PROBLEM STATEMENT »
Among the entries that follow, the required portion opens with the line containing "Nekretnine i imovina" and closes with the line containing "bun, dacă nu te uiți decât la cifre.". Give that portion again exactly, and nothing else.

[Dataset entries]
○ ○ ○ ○ ○ ○ ○
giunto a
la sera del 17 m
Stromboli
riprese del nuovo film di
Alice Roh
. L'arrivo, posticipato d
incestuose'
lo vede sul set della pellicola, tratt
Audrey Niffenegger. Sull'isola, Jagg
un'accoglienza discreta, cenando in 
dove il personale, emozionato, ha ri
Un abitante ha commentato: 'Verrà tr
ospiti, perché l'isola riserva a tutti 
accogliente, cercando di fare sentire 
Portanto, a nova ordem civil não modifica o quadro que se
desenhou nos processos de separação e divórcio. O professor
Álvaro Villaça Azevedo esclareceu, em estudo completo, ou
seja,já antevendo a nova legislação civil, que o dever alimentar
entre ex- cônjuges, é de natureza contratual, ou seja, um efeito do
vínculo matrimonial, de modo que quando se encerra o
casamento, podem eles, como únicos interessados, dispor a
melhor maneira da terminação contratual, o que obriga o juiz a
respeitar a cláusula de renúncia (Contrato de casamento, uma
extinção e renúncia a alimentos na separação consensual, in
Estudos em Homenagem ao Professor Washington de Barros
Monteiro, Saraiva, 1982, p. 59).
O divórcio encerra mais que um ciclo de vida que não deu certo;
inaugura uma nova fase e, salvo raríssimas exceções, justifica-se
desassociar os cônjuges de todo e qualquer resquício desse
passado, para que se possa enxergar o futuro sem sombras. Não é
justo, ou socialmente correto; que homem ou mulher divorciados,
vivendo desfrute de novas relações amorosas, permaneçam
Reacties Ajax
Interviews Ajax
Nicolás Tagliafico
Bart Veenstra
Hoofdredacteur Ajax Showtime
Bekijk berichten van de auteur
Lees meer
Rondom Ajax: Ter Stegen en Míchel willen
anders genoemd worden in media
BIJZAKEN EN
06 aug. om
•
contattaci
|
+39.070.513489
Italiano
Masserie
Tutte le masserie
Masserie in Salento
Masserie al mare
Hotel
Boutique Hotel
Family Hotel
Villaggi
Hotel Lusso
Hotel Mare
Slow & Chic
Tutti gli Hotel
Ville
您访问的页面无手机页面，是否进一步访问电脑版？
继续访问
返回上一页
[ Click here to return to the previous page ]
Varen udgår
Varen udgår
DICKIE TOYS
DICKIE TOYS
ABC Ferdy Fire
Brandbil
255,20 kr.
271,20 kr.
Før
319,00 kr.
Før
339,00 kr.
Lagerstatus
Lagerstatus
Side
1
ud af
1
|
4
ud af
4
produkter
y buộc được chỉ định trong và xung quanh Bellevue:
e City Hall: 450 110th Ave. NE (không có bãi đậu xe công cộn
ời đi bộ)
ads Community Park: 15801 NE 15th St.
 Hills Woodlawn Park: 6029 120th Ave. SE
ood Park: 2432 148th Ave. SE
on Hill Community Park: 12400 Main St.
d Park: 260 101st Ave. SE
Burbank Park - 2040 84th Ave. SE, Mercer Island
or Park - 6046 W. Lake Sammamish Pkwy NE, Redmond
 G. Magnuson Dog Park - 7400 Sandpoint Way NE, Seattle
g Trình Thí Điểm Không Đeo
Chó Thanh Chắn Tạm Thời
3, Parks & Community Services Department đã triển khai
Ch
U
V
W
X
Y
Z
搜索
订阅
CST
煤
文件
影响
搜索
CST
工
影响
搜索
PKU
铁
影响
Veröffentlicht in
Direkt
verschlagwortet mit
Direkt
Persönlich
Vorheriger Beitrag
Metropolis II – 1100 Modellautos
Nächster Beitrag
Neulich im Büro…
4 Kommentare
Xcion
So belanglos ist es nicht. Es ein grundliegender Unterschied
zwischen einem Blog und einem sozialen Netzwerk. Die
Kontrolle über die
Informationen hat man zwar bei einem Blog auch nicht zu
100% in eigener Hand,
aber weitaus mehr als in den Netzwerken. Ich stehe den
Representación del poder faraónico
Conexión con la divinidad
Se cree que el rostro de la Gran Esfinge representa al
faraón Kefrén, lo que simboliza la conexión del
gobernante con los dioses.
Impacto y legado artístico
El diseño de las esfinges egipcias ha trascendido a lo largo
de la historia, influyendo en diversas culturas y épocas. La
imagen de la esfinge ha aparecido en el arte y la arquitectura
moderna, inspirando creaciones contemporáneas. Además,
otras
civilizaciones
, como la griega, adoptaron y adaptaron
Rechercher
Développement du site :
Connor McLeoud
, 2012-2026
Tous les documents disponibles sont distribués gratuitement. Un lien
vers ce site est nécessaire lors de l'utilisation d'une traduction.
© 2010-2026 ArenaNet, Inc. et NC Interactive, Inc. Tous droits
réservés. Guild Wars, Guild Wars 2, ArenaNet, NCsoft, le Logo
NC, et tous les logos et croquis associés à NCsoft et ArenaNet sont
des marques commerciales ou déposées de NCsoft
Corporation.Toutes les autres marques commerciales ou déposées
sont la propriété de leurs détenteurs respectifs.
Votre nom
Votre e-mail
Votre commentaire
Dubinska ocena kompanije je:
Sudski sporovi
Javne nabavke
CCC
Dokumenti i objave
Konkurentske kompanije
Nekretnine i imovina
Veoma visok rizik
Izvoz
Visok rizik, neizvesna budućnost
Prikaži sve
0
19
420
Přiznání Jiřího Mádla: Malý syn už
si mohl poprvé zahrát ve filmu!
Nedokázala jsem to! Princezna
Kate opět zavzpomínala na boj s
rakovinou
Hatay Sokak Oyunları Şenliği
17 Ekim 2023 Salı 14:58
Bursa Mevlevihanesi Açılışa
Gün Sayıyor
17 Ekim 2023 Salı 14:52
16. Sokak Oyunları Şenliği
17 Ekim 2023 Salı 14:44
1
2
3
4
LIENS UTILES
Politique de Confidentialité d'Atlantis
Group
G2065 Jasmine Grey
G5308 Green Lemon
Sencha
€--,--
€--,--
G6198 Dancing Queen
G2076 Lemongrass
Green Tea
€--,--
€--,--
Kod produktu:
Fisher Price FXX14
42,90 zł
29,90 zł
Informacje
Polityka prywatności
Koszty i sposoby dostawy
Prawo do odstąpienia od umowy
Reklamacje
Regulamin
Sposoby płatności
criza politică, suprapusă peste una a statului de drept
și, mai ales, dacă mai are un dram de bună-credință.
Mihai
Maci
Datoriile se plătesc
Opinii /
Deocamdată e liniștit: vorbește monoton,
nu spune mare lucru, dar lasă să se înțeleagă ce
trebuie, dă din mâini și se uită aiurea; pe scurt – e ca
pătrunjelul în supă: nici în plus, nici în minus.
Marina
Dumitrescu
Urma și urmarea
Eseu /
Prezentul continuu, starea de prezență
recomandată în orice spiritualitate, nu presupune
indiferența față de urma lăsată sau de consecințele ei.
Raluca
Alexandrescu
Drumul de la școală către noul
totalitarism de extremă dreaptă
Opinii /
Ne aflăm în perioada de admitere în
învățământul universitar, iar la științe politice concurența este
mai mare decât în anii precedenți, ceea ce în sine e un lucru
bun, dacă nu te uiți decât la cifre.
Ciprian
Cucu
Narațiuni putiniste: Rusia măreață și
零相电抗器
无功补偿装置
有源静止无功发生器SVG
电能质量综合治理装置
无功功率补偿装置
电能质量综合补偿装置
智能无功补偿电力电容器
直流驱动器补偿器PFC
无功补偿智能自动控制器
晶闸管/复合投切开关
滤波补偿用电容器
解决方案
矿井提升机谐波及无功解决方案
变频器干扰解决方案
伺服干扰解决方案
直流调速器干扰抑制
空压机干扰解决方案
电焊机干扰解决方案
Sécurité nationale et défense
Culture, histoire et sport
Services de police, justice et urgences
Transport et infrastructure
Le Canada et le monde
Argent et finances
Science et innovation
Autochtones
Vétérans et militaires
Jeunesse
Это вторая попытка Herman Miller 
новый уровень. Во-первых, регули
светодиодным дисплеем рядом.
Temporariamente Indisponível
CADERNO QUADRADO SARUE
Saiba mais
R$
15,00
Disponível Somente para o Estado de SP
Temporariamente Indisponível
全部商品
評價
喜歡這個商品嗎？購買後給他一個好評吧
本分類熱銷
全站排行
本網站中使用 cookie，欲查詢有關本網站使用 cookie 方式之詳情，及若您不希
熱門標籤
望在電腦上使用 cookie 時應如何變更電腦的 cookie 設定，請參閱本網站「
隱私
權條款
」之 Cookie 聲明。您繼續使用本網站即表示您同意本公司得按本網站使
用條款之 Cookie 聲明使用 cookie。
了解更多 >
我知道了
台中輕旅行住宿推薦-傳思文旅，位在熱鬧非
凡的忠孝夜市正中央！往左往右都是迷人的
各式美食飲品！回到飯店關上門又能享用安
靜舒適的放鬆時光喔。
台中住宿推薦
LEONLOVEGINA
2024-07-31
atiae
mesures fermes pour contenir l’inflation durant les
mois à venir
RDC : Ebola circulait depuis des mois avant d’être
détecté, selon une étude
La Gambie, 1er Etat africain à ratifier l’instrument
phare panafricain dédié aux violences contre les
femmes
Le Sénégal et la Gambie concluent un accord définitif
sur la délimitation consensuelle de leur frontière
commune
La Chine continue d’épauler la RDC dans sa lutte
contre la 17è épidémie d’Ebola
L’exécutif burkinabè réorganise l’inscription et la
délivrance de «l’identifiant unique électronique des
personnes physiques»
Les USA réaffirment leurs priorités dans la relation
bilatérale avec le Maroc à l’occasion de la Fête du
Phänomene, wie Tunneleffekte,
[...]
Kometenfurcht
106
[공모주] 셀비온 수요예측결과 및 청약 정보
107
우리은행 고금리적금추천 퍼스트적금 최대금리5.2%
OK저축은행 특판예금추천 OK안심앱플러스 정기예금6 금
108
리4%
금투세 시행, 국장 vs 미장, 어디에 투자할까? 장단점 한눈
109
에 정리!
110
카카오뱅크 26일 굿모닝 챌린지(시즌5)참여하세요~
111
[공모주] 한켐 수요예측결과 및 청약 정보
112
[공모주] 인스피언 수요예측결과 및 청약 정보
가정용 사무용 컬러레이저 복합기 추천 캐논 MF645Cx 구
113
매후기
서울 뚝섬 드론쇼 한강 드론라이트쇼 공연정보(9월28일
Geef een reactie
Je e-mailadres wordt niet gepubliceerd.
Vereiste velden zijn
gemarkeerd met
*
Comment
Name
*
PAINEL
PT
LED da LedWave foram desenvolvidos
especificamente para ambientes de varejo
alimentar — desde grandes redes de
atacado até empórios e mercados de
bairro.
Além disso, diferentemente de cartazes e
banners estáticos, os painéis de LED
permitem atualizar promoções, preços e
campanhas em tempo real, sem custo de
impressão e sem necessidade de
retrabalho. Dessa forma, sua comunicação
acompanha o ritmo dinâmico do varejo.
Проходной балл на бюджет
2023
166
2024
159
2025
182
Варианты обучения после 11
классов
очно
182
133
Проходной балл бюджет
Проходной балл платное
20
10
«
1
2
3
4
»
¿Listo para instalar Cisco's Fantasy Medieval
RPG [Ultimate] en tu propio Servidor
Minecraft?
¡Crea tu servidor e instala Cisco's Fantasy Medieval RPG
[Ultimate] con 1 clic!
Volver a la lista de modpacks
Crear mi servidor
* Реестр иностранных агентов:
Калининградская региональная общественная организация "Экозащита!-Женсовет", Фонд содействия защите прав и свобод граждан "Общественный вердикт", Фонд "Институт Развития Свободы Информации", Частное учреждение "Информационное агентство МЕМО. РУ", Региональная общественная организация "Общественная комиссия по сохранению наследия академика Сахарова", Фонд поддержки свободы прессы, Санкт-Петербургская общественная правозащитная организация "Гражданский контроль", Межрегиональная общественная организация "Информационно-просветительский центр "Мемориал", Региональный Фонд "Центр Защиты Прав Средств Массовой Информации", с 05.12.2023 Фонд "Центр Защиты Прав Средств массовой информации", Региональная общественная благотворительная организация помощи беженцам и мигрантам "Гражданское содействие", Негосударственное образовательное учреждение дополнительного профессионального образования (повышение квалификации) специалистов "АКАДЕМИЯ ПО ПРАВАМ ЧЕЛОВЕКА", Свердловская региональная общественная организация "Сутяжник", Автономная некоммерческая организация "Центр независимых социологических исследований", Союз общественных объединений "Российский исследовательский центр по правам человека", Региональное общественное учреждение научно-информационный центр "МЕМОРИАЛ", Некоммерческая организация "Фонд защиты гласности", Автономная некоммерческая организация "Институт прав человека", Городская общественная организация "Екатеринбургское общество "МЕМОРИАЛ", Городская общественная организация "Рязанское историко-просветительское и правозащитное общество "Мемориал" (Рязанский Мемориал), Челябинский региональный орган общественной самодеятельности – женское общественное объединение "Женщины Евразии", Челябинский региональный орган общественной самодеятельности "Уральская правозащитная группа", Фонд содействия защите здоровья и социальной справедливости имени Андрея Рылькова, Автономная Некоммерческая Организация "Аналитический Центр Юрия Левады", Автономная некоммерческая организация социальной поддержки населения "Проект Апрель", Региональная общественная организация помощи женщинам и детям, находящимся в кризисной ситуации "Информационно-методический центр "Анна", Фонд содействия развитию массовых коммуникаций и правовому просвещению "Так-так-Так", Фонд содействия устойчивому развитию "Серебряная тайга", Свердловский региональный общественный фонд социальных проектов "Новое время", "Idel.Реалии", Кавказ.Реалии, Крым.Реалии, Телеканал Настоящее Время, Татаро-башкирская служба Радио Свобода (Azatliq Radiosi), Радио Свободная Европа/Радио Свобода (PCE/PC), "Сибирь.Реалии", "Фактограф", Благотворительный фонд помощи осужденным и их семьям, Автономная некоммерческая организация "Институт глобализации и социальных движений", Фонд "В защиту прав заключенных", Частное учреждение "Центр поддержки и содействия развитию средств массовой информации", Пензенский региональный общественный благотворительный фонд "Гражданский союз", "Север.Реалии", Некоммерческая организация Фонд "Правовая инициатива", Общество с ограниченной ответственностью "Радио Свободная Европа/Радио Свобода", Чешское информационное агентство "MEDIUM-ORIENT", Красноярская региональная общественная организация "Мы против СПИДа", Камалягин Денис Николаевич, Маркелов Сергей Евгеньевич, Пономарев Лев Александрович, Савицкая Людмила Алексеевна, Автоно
○ ○ ○ ○ ○ ○ ○
EXPECTED ANSWER »
Nekretnine i imovina
Veoma visok rizik
Izvoz
Visok rizik, neizvesna budućnost
Prikaži sve
0
19
420
Přiznání Jiřího Mádla: Malý syn už
si mohl poprvé zahrát ve filmu!
Nedokázala jsem to! Princezna
Kate opět zavzpomínala na boj s
rakovinou
Hatay Sokak Oyunları Şenliği
17 Ekim 2023 Salı 14:58
Bursa Mevlevihanesi Açılışa
Gün Sayıyor
17 Ekim 2023 Salı 14:52
16. Sokak Oyunları Şenliği
17 Ekim 2023 Salı 14:44
1
2
3
4
LIENS UTILES
Politique de Confidentialité d'Atlantis
Group
G2065 Jasmine Grey
G5308 Green Lemon
Sencha
€--,--
€--,--
G6198 Dancing Queen
G2076 Lemongrass
Green Tea
€--,--
€--,--
Kod produktu:
Fisher Price FXX14
42,90 zł
29,90 zł
Informacje
Polityka prywatności
Koszty i sposoby dostawy
Prawo do odstąpienia od umowy
Reklamacje
Regulamin
Sposoby płatności
criza politică, suprapusă peste una a statului de drept
și, mai ales, dacă mai are un dram de bună-credință.
Mihai
Maci
Datoriile se plătesc
Opinii /
Deocamdată e liniștit: vorbește monoton,
nu spune mare lucru, dar lasă să se înțeleagă ce
trebuie, dă din mâini și se uită aiurea; pe scurt – e ca
pătrunjelul în supă: nici în plus, nici în minus.
Marina
Dumitrescu
Urma și urmarea
Eseu /
Prezentul continuu, starea de prezență
recomandată în orice spiritualitate, nu presupune
indiferența față de urma lăsată sau de consecințele ei.
Raluca
Alexandrescu
Drumul de la școală către noul
totalitarism de extremă dreaptă
Opinii /
Ne aflăm în perioada de admitere în
învățământul universitar, iar la științe politice concurența este
mai mare decât în anii precedenți, ceea ce în sine e un lucru
bun, dacă nu te uiți decât la cifre.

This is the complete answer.